Their investigation led them to find Tammi Menendez, who married Erik Menendez 10 years ago.
The result of their efforts is a documentary called Mrs. Menendez. Saslow, an Emmy and a Peabody Award winner, directed the film and Carmines produced it.
Erik Menendez is serving a life sentence without parole, along with his brother, Lyle, for brutally murdering their parents in Beverly Hills in 1989. It’s not likely Erik will be getting out of prison any time soon. In fact, he’s never getting out. So 37-year-old Tammi Ruth Saccoman was on the phone in a waiting room at Folsom State Prison when she vowed to keep 28-year-old Erik to have and to hold. Holding is out of the question, though.
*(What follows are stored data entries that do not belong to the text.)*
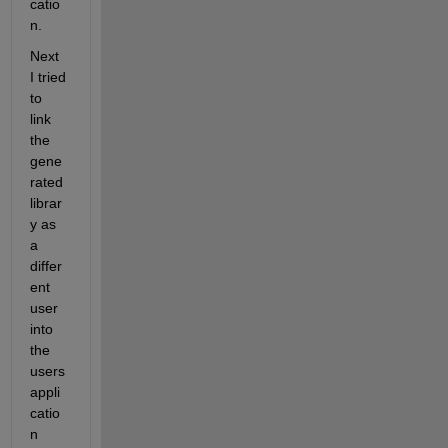
catio
n.
Next 
I tried 
to 
link 
the 
gene
rated 
librar
y as 
a 
differ
ent 
user 
into 
the 
users 
appli
catio
n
Conjugal visits are not allowed for convicted killers in California state prisons. Tammi later said, “Our wedding cake was a Twinkie. We improvised.”
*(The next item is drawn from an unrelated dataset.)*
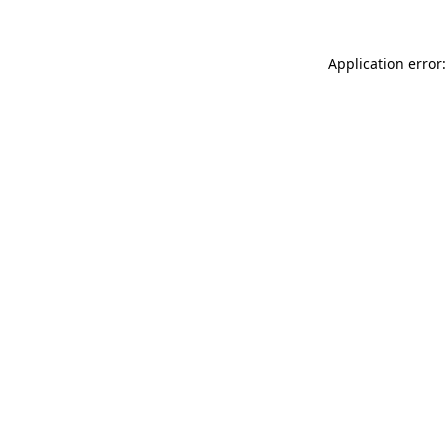
Application error:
She also said her marriage to Erik was something that she had dreamed about for a long time. Not to belabor the obvious, she also said her friends do not understand her at all.
Erik’s brother, Lyle, has been married twice while in prison. His first wife divorced him when she discovered he’d been corresponding with another woman.
Tammi self-published a book in 2005, They Said We’d Never Make It – My Life with Erik Menendez.
Mrs. Menendez premiered in New York recently, and was selected as Best Biographical Documentary by the New York International Independent Film and Video Festival. It was also featured last month at the Tiburon Film Festival.
“What has been rewarding to us,” says Carmines, “is that the audiences have left talking and debating the issues raised, as well as examining their own beliefs about ‘what were they thinking?’”
Carmines and Saslow run a successful production company in Mill Valley, MEg TV.